Canada’s drought continues as U.S. captures storybook gold

Canada's players react after losing to the United States in overtime 3-2 at the IIHF Ice Hockey Women's World Championship gold medal game in Plymouth, Mich., on Friday, April 7, 2017. (Jason Kryk/CP)

PLYMOUTH, Mich.— Marie-Philip Poulin still had her white Team Canada jersey on, but she’d taken off the silver medal that had been placed around her neck just minutes earlier.

Said Canada’s captain: "That was a tough one."

It was, yet again.

For the fourth straight time at an IIHF Women’s World Championship, Canada is second best, on the losing side of a rivalry with the United States. Not since 2012 have the Canadians won at this tournament, which is why they came here "on a mission," as Poulin put it on the eve of this gold-medal game.

But for the fourth time in a row, Team USA came out the winner, this time after a back-and-forth, aggressive, momentum-shift-filled, down-to-the-wire final that had to go to overtime.

And really, what else did you expect out of a matchup between these two countries?

It was Hilary Knight who scored the winner, a bar-down one-timer on a pass from linemate Kendall Coyne, 10:17 into overtime, to give the Americans the 3-2 win. That brought most of this sold out crowd of 3,917 to their feet—everyone aside from the healthy Canadian contingent here.

Between the third period and overtime, Coyne had a quick chat with Knight. "I told her to f-ing rip it," said Coyne, grinning, that gold medal hanging around her neck. "And she did."

Yes, she did.

"I was just thinking I gotta block a shot and then I gotta get it to Kendall ‘cause she’s fast as hell and she’s gonna skate up the ice with it," Knight said, still wearing all her gear and a white championship ball cap.

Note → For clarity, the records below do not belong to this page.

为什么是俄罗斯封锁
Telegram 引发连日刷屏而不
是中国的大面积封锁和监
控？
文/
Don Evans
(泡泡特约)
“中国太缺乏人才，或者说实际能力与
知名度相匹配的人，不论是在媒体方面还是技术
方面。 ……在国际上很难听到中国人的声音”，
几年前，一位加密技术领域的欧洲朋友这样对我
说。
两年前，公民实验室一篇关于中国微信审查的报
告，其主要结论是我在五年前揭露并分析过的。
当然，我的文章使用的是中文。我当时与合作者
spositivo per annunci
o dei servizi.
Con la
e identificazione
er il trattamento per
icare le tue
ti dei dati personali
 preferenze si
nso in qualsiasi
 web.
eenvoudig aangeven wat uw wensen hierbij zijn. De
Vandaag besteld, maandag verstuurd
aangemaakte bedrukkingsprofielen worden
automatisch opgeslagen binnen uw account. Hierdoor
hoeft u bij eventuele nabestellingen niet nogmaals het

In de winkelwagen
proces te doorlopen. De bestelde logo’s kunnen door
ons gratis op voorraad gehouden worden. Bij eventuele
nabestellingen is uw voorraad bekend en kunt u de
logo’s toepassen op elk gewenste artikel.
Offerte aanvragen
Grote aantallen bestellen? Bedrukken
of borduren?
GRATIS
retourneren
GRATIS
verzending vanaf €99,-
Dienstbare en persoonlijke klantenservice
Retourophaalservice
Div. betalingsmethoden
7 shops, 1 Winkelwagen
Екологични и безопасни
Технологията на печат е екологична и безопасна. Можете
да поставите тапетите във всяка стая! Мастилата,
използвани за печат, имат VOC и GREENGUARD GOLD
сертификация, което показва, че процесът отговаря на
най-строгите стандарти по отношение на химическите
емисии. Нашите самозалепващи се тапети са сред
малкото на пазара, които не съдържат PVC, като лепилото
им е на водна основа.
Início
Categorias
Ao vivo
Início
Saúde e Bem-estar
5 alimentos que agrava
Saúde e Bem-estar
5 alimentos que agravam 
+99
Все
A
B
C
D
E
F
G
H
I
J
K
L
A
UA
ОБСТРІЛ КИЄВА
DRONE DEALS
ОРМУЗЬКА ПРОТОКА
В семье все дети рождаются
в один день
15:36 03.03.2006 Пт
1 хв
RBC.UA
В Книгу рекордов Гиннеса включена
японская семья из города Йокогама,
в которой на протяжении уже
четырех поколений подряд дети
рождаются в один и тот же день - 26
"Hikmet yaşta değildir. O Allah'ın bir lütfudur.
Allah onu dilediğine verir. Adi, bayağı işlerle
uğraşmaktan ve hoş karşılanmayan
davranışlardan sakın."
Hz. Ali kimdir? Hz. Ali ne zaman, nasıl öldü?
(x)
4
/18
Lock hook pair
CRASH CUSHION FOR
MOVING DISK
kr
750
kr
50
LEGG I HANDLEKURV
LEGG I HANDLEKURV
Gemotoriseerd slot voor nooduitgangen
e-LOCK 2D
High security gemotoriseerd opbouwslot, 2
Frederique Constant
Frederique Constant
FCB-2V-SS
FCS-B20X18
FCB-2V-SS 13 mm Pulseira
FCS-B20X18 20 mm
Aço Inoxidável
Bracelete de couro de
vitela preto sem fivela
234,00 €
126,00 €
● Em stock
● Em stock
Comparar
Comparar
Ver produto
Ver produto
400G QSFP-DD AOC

The American bench cleared right after the puck went in, and gloves and sticks flew into the air as players celebrated at the far boards with Knight and Coyne.

Team Canada’s players stood, leaning on the bench, staring at the ice.

The win is a storybook finish for the Americans, and not only because it’s their first-ever on home soil. In the weeks leading up to this tournament, Team USA threatened to boycott participation here unless USA Hockey came up with a better contract to support both the women’s team and girls’ development programs. Just a few days before the tournament began, an agreement was made.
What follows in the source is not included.